Двенадцати лет Сулер начал рисовать, ему особенно удавались птицы, впоследствии он рисовал их, как японец. Окончив с трудом городское Училище, он поступил в Московскую школу живописи и ваяния или в Училище графа Строганова — не помню. Жил, конечно, впроголодь, писал вывески, давал репортерские заметки в «Московский листок» Пастухова; на Пасхе, на святках и масленой пел в хорах балаганов Девичьего поля. А через шесть лет он работает с В. Васнецовым и Врубелем по росписи собора в Киеве. Кажется, в это время он встретил известного «толстовца» Евгения Попова, одного из наиболее искренних великомучеников идеи «непротивления злу», — с него писал Касаткин свою картину «Осужденный». Анархизм Толстого сразу увлекает Сулера, — кстати, мне кажется, что анархизм наиболее легко приемлется именно демократами вышеназванного слоя, «чернорабочими культуры», которым пока еще чужда стройная идеология рабочего класса; анархизм наиболее отвечает неопределенности экономической позиции этих групп, слишком разобщенных для того, чтобы выработать более устойчивое и действенное отношение к социальной драме современности.
Но Сулер был прежде всего человеком дела, он тотчас же бросает работу живописца, едет в одну из деревень Каневского уезда и там, занимаясь огородничеством, открыто пропагандирует среди крестьян учение Толстого, сотнями распространяя его запрещенные сочинения. Когда каневский исправник ловит его, Сулер скрывается в соседний уезд, а когда каневские власти, успокоенные исчезновением крамольника, забудут о нем, он снова возвращается к своим овощам и циклостилю.
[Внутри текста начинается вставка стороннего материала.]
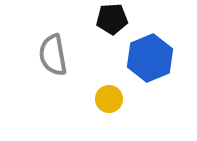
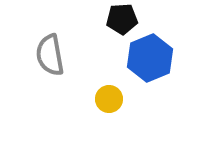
black pentagon: moved 10 px right
gray semicircle: moved 3 px left
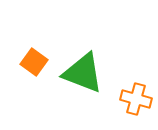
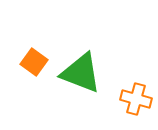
green triangle: moved 2 px left
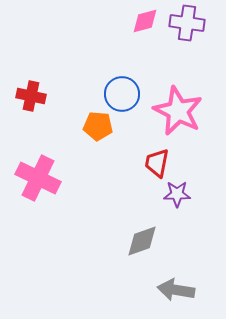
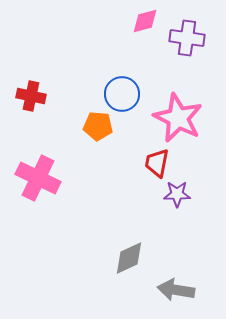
purple cross: moved 15 px down
pink star: moved 7 px down
gray diamond: moved 13 px left, 17 px down; rotated 6 degrees counterclockwise
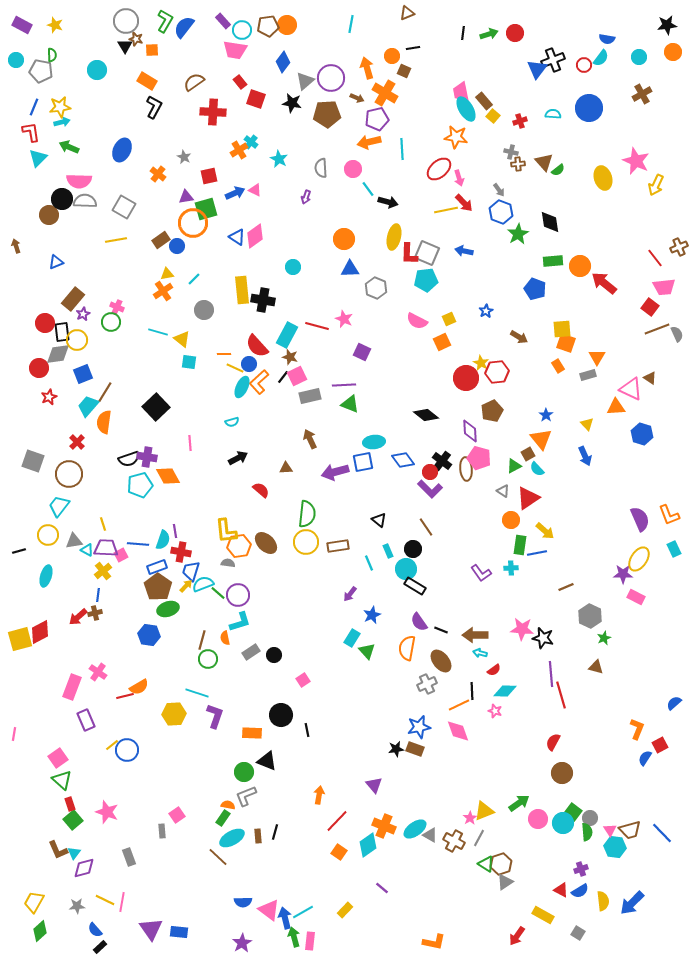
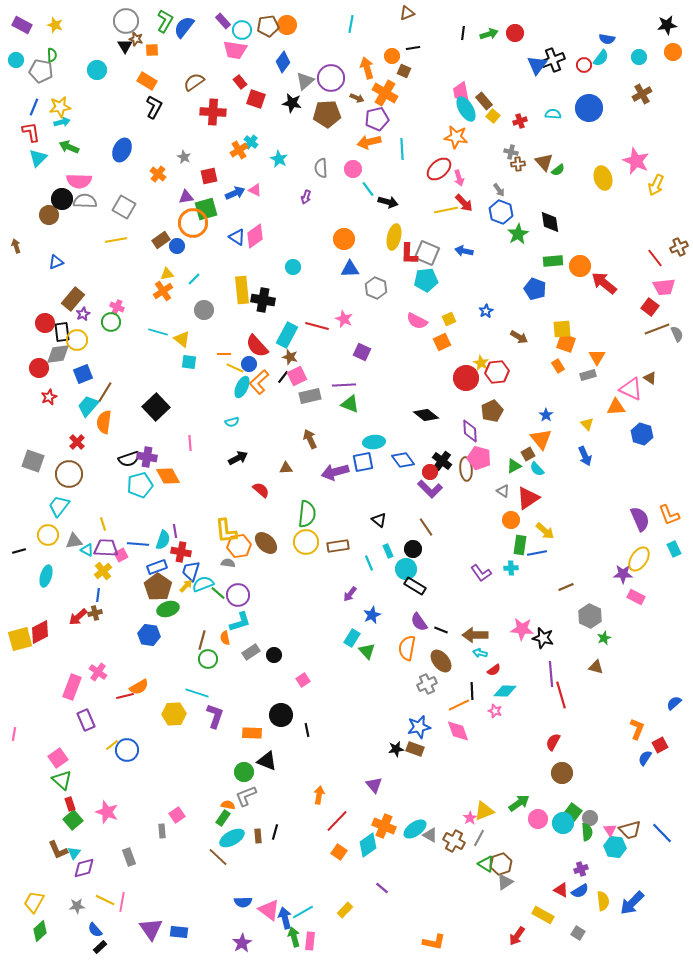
blue triangle at (537, 69): moved 4 px up
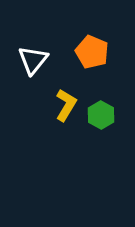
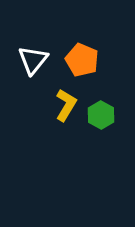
orange pentagon: moved 10 px left, 8 px down
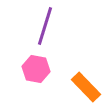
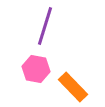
orange rectangle: moved 13 px left
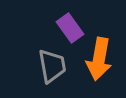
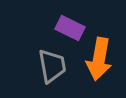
purple rectangle: rotated 28 degrees counterclockwise
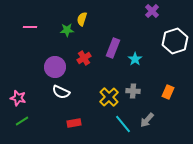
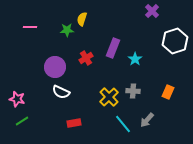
red cross: moved 2 px right
pink star: moved 1 px left, 1 px down
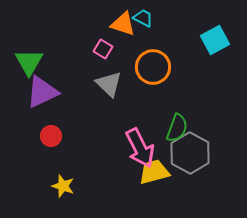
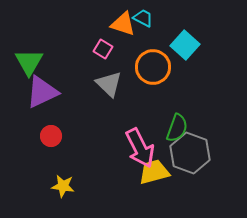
cyan square: moved 30 px left, 5 px down; rotated 20 degrees counterclockwise
gray hexagon: rotated 9 degrees counterclockwise
yellow star: rotated 10 degrees counterclockwise
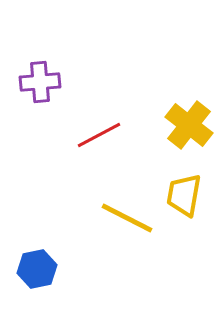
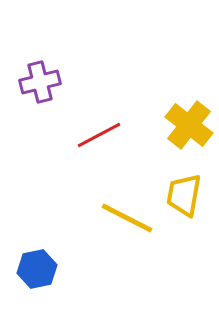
purple cross: rotated 9 degrees counterclockwise
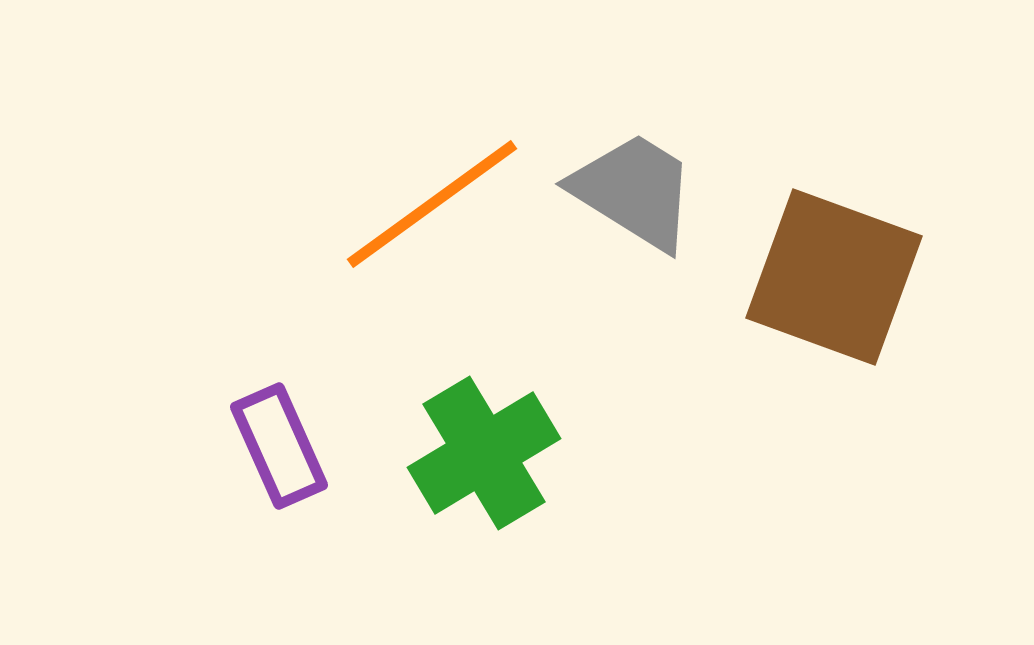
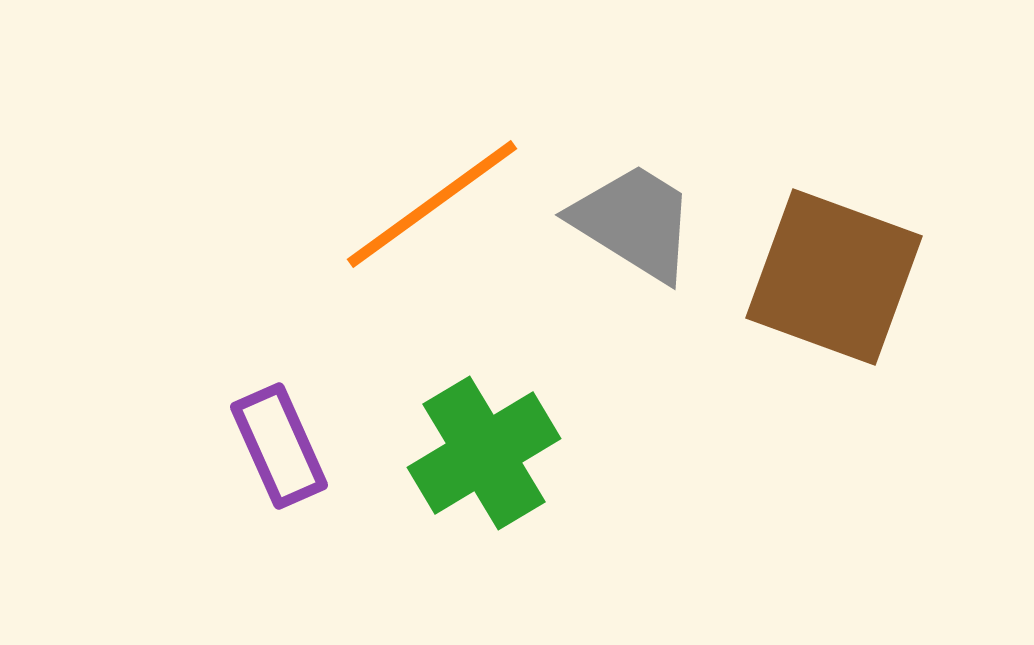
gray trapezoid: moved 31 px down
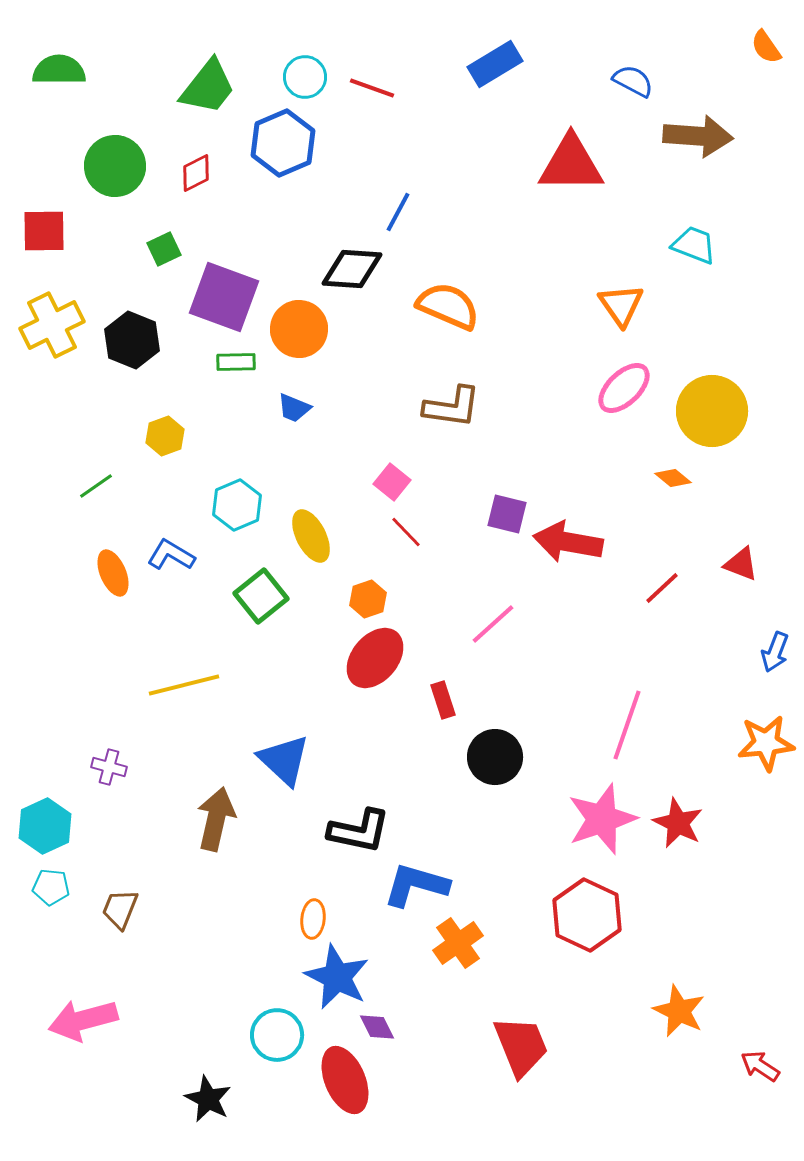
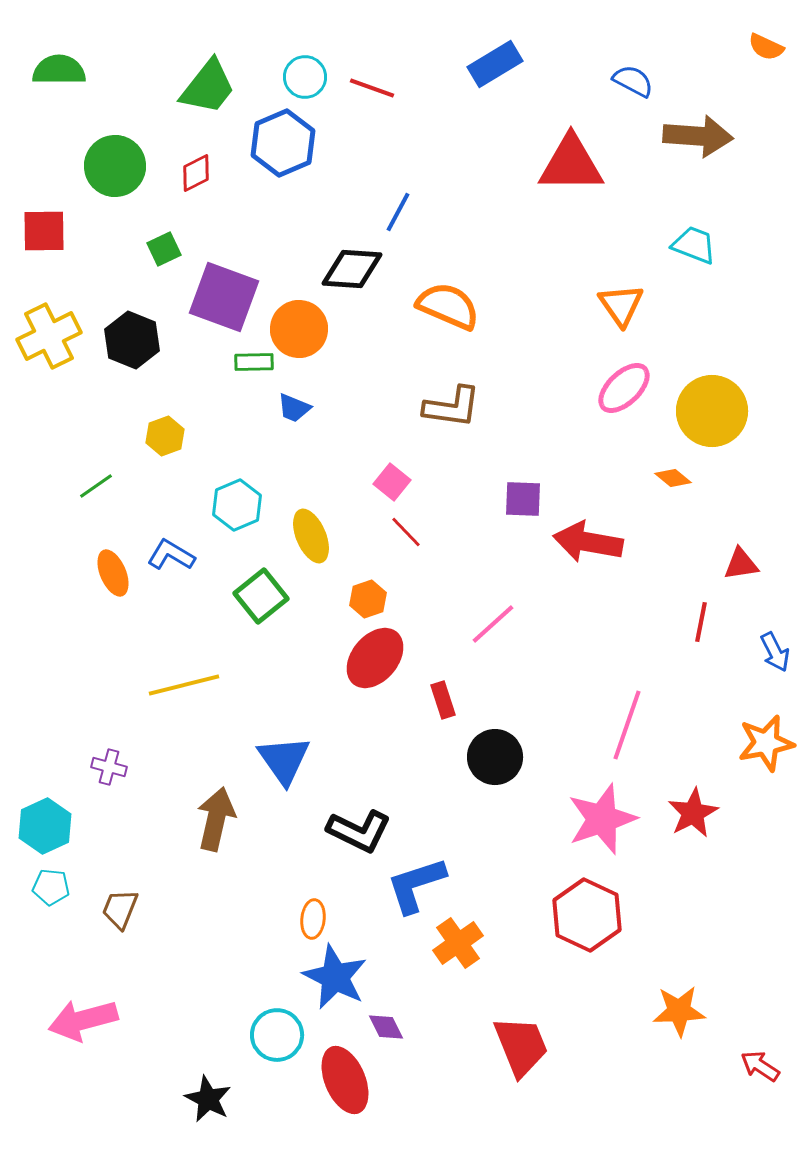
orange semicircle at (766, 47): rotated 30 degrees counterclockwise
yellow cross at (52, 325): moved 3 px left, 11 px down
green rectangle at (236, 362): moved 18 px right
purple square at (507, 514): moved 16 px right, 15 px up; rotated 12 degrees counterclockwise
yellow ellipse at (311, 536): rotated 4 degrees clockwise
red arrow at (568, 542): moved 20 px right
red triangle at (741, 564): rotated 30 degrees counterclockwise
red line at (662, 588): moved 39 px right, 34 px down; rotated 36 degrees counterclockwise
blue arrow at (775, 652): rotated 48 degrees counterclockwise
orange star at (766, 743): rotated 6 degrees counterclockwise
blue triangle at (284, 760): rotated 12 degrees clockwise
red star at (678, 823): moved 15 px right, 10 px up; rotated 18 degrees clockwise
black L-shape at (359, 831): rotated 14 degrees clockwise
blue L-shape at (416, 885): rotated 34 degrees counterclockwise
blue star at (337, 977): moved 2 px left
orange star at (679, 1011): rotated 28 degrees counterclockwise
purple diamond at (377, 1027): moved 9 px right
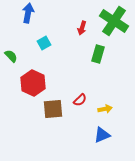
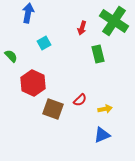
green rectangle: rotated 30 degrees counterclockwise
brown square: rotated 25 degrees clockwise
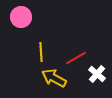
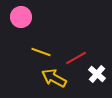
yellow line: rotated 66 degrees counterclockwise
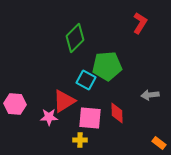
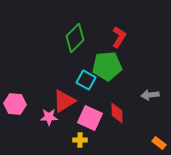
red L-shape: moved 21 px left, 14 px down
pink square: rotated 20 degrees clockwise
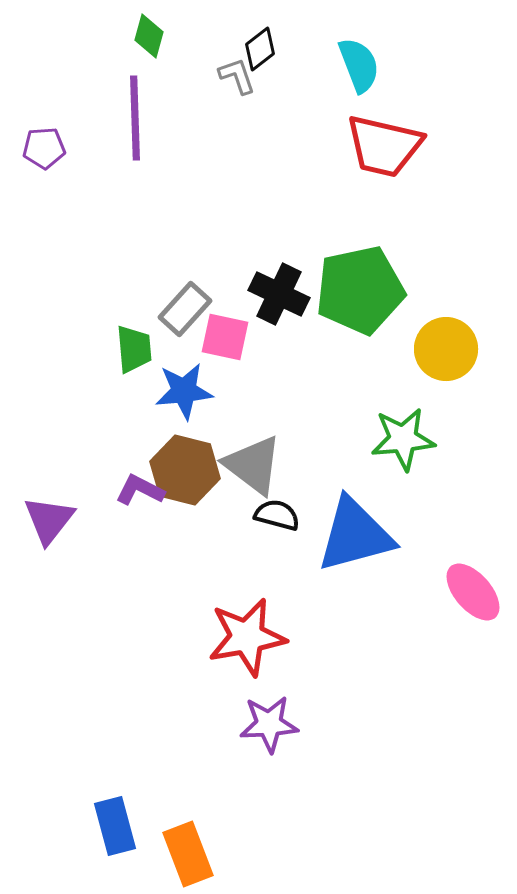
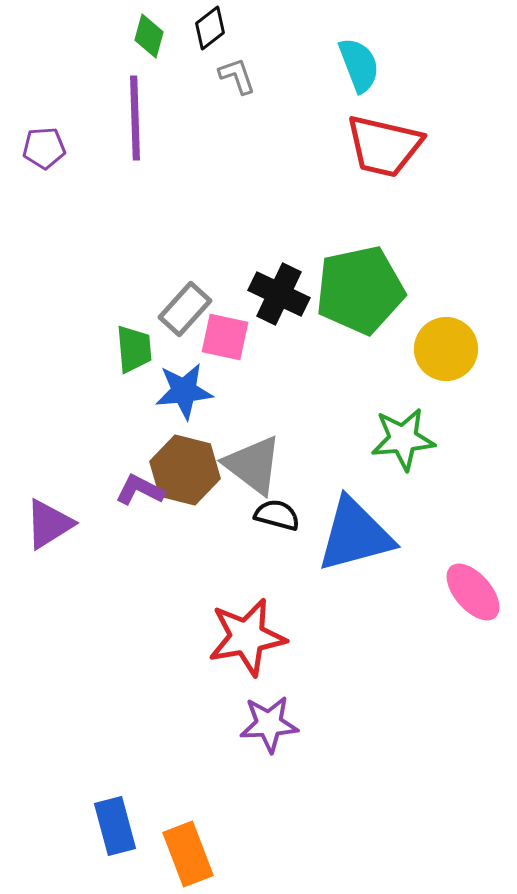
black diamond: moved 50 px left, 21 px up
purple triangle: moved 4 px down; rotated 20 degrees clockwise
У него была лодка, и он возил овощи по Днепру в Киев, где на вырученные деньги запасался бумагой для фабрикации гектографированных брошюр, которые он печатал отлично.
Призванный к исполнению воинской повинности, Сулер отказался взять ружье, за это его треплют по тюрьмам, объявляют душевнобольным, полгода он сидит в Крутицких казармах и там — «от скуки, от безделья», как он говорит, — обучает своих стражей грамоте. Наконец его ссылают в Кушку, на границу Афганистана.
— Мне с тобой делать нечего, а расстрелять тебя жалко, — сказал Сулеру комендант Кушки и отправил его в Серакс, военный пост, заброшенный в долине Кошана, среди редких аулов тюркмен-сарыков и эрсаринцев. По дороге туда Сулер «влез в историю».
— Ехали верхом по едва заметной дороге в песчаных холмах, я и конвойный солдат, с берданкой за спиною. Въезжаем в маленький аул, — толпа тюркмен, все больше подростки, привязав к дереву за лапы какого-то тигроподобного красавца зверя, так что он казался распятым, пускают в него, с криками и смехом, стрелы, бьют комьями сухой глины. В животе и груди зверя уже торчит несколько стрел, по его морде течет-пенится кровь, он бьется в судорогах, воет и рычит. Его прекрасные глаза изумительно сверкали, и так жалобно вздрагивали золотые брови. Я ударил лошадь и поскакал в толпу, но тюркмены живо ссадили меня, и, если бы не помог конвойный, на этом месте я и кончил бы жизнь. Но — нас только поколотили немного, мы ускакали. Потом конвойный говорит мне: «Видишь, какой ты отчаянный, а в солдатах служить не хочешь, — как же это?» Я ему объяснил, как это выходит у меня, и мы стали друзьями.